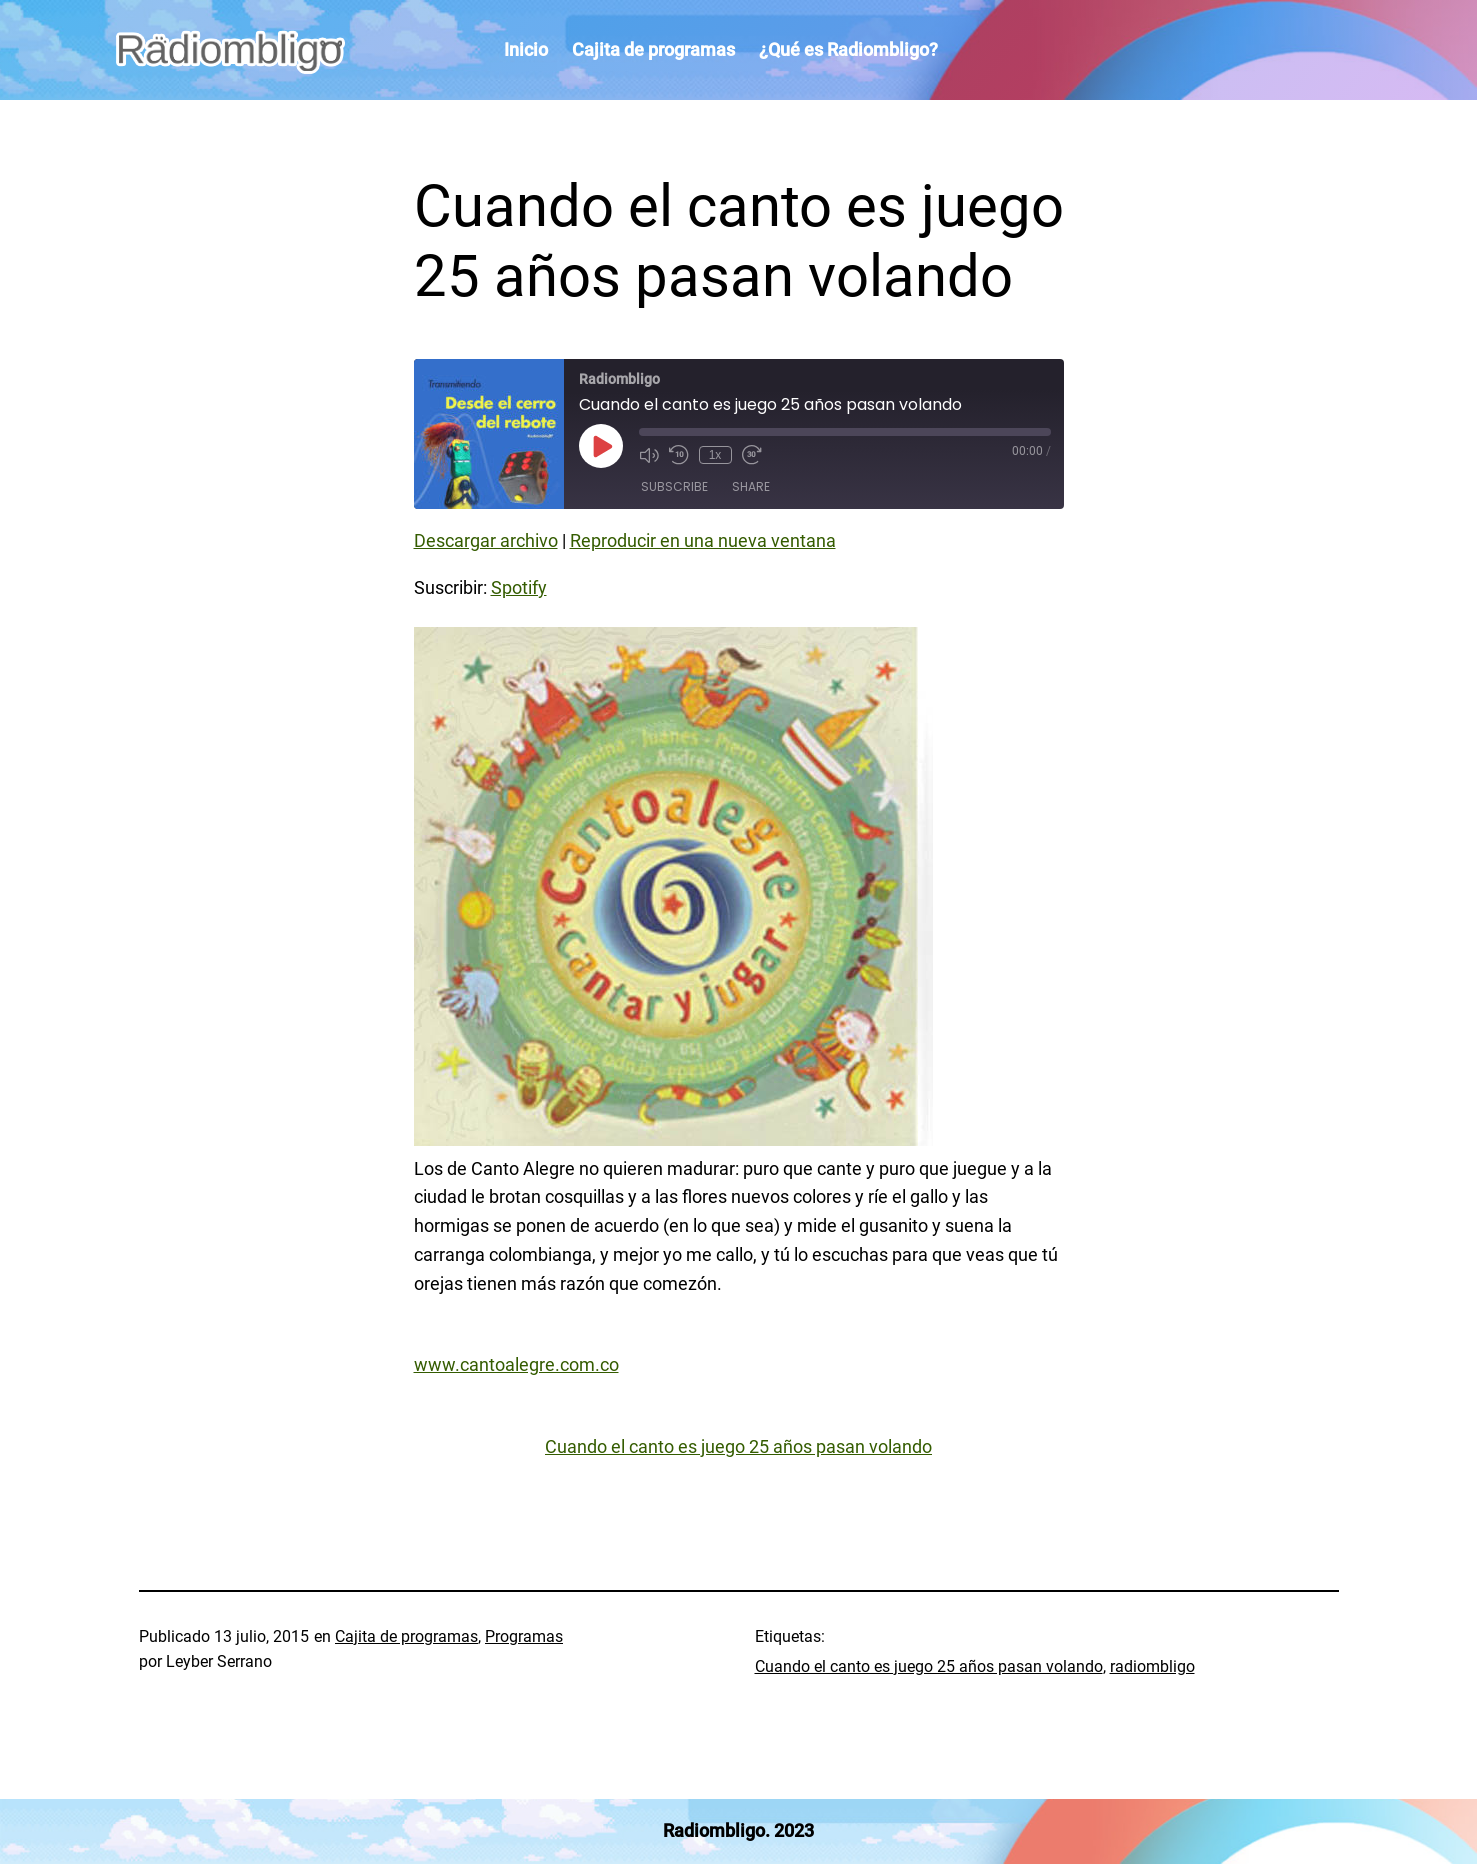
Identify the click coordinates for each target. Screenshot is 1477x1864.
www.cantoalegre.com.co (516, 1364)
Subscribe (674, 486)
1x (715, 455)
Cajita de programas (406, 1636)
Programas (524, 1636)
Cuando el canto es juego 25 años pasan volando (738, 1446)
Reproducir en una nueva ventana (703, 540)
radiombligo (1152, 1666)
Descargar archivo (486, 540)
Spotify (519, 587)
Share (751, 486)
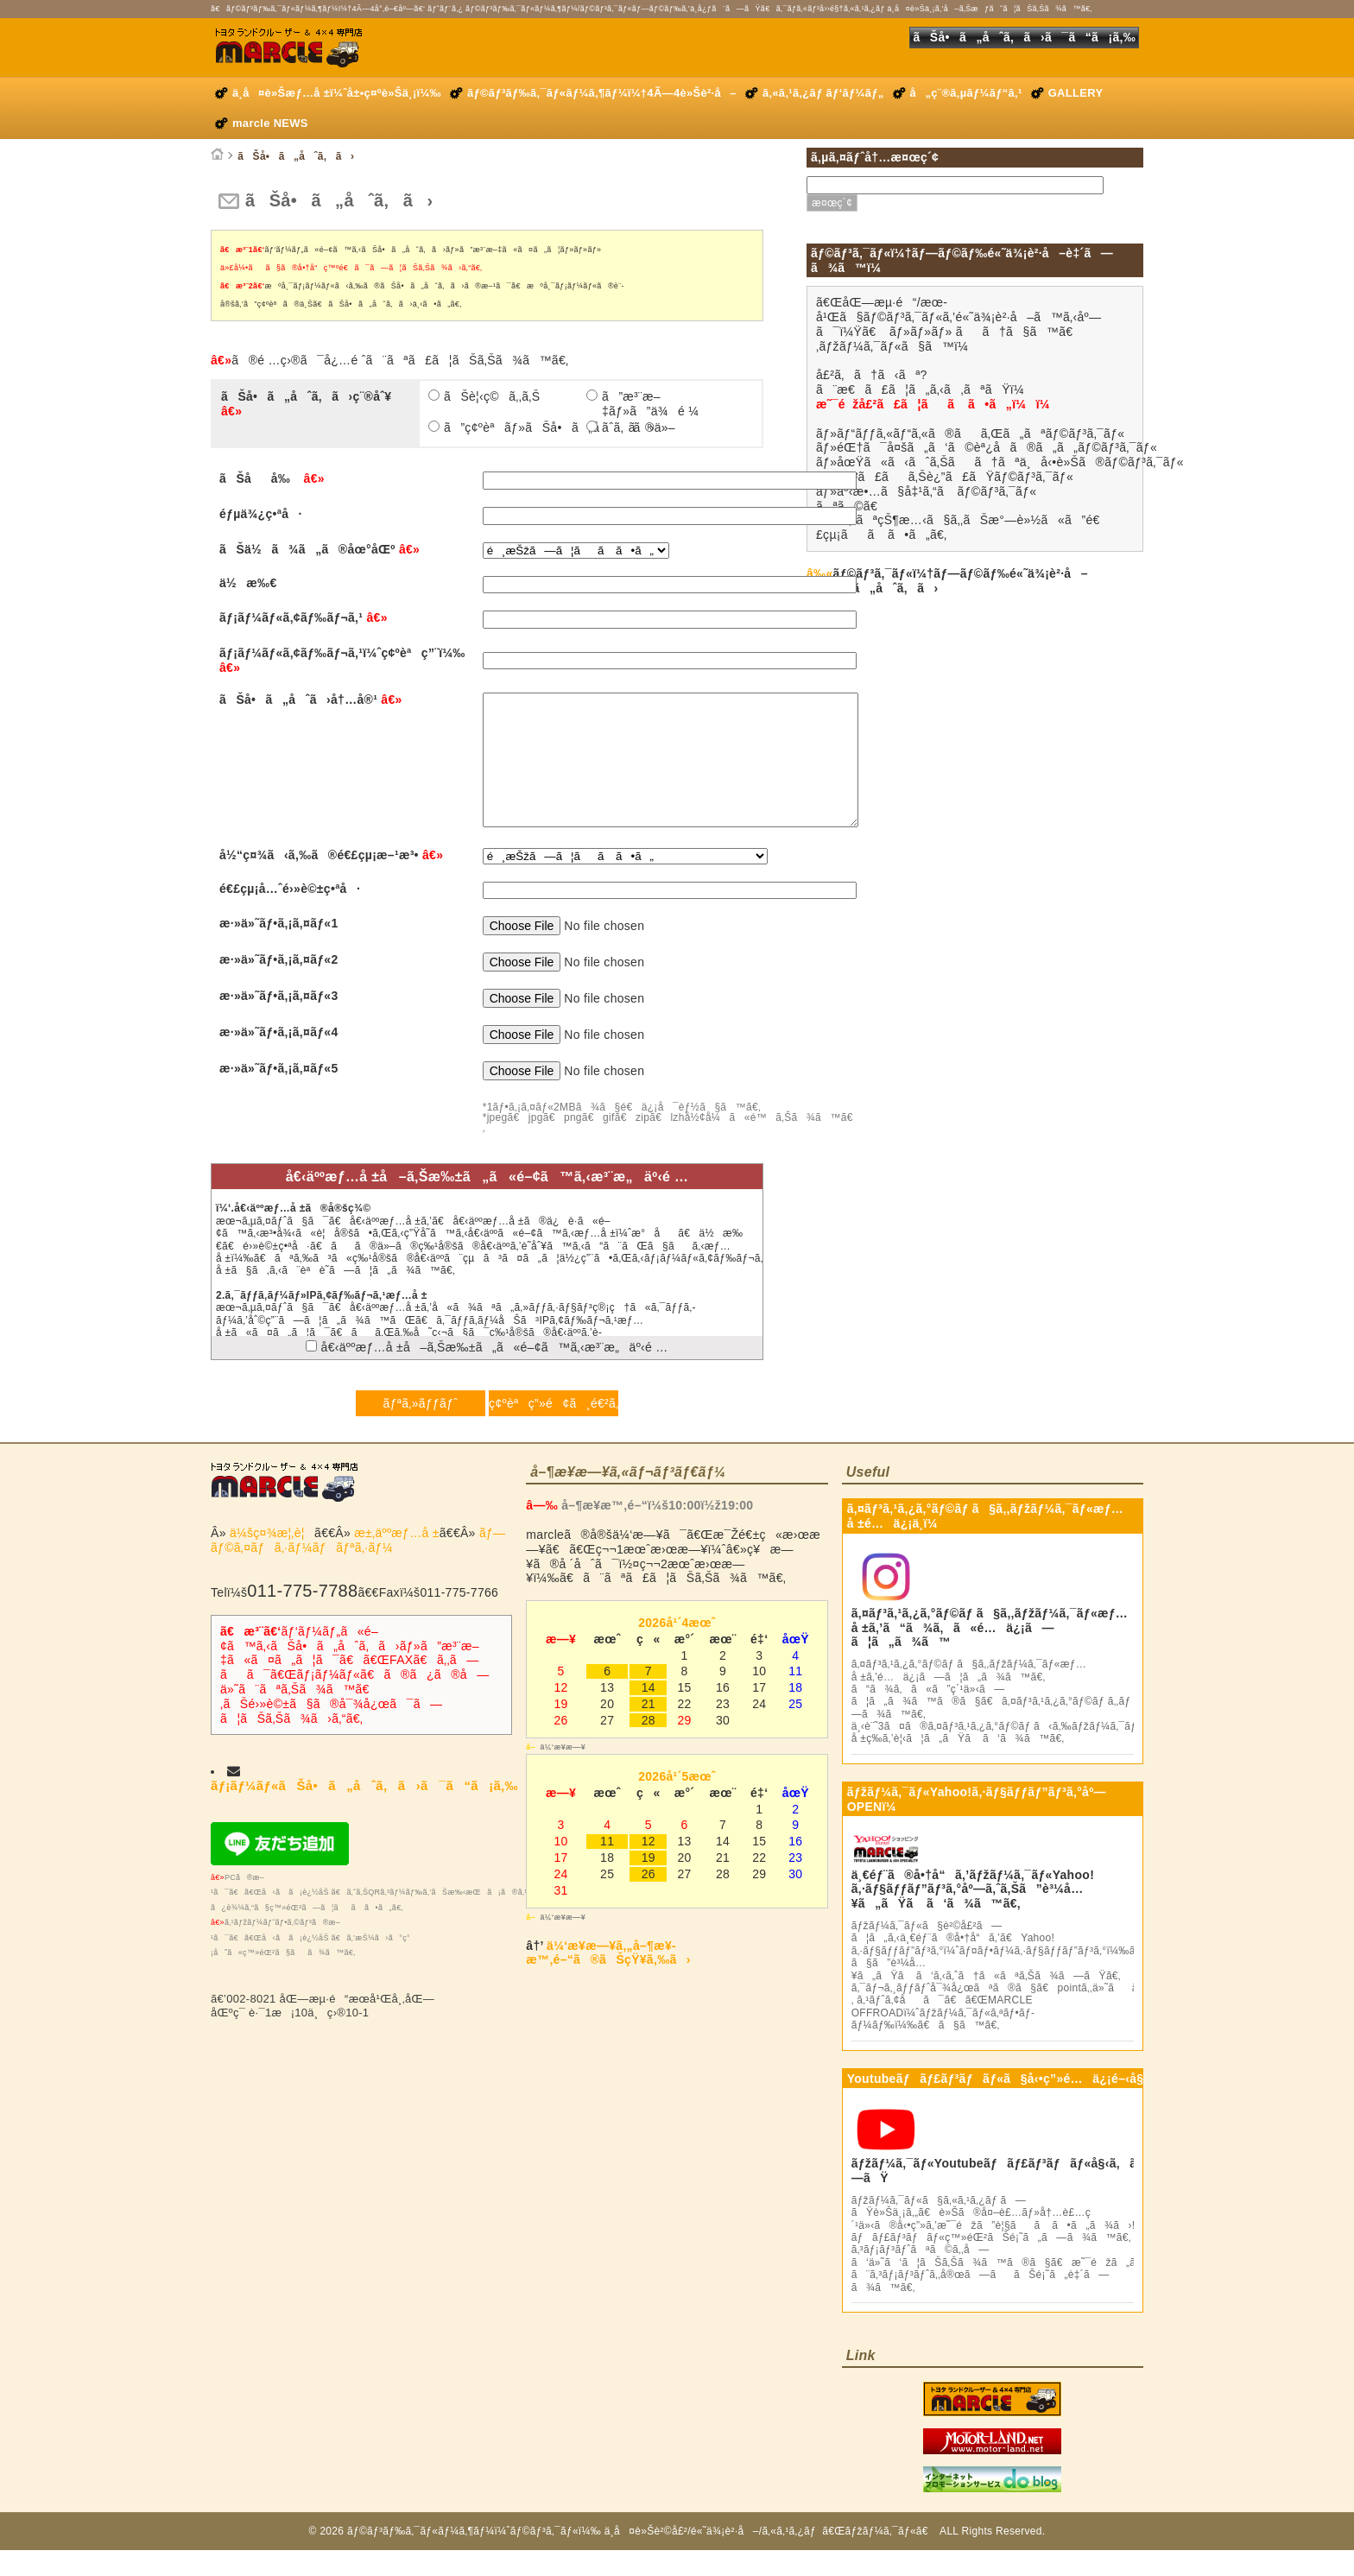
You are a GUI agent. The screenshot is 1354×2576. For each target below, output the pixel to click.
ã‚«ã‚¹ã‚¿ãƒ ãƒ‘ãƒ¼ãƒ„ (823, 92)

Task details
From the material above, print everything exactly except the pictures.

Written answer
Identify the click coordinates for each target. Screenshot is 1477x1864.
www.cantoalegre.com.co (516, 1364)
Subscribe (674, 486)
1x (715, 455)
Cajita de programas (406, 1636)
Programas (524, 1636)
Cuando el canto es juego 25 años pasan volando (738, 1446)
Reproducir en una nueva ventana (703, 540)
radiombligo (1152, 1666)
Descargar archivo (486, 540)
Spotify (519, 587)
Share (751, 486)
You are a GUI agent. The screenshot is 1354×2576. For each target below, output the pixel to click.
ã‚«ã‚¹ã‚¿ãƒ ãƒ‘ãƒ¼ãƒ„ (823, 92)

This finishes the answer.